Start of Data to examine

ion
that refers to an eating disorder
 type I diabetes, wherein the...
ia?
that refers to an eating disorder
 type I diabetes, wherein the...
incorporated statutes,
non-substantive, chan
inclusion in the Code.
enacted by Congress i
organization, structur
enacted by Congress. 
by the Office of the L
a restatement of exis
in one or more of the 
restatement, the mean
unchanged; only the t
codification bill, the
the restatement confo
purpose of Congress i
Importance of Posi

End of Data to examine
Start of Data to examine

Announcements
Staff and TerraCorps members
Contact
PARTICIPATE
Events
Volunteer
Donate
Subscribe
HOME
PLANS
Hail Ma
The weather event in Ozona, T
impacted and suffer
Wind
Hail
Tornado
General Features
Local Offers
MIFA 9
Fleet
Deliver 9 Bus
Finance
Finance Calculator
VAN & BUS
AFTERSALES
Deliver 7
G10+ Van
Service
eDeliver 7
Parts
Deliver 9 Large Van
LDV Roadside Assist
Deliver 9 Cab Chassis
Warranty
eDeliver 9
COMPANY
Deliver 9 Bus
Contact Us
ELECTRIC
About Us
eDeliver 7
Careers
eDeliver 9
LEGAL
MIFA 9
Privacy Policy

End of Data to examine
Start of Data to examine

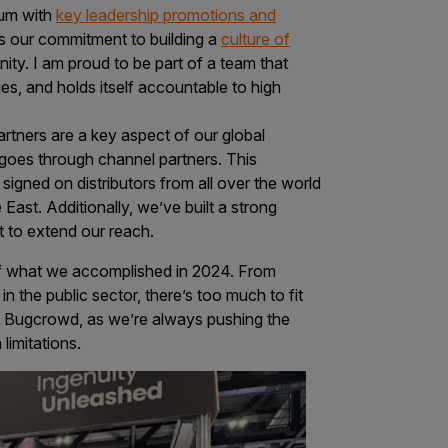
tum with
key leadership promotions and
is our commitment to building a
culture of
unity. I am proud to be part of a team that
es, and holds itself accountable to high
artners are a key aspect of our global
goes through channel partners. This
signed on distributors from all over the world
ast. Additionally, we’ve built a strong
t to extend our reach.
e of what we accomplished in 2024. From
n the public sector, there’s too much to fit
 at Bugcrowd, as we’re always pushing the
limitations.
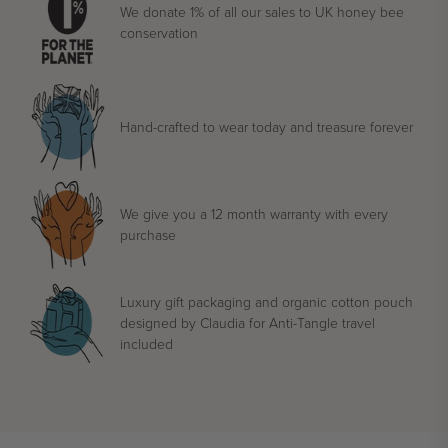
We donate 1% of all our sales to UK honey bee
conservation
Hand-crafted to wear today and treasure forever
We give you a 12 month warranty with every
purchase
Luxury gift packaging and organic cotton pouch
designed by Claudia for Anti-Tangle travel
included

End of Data to examine

Output should match, line for line, the stretch of the material above from the line holding "by the Office of the L" through the line holding "Importance of Posi".

* **Exercise solution**
by the Office of the L
a restatement of exis
in one or more of the 
restatement, the mean
unchanged; only the t
codification bill, the
the restatement confo
purpose of Congress i
Importance of Posi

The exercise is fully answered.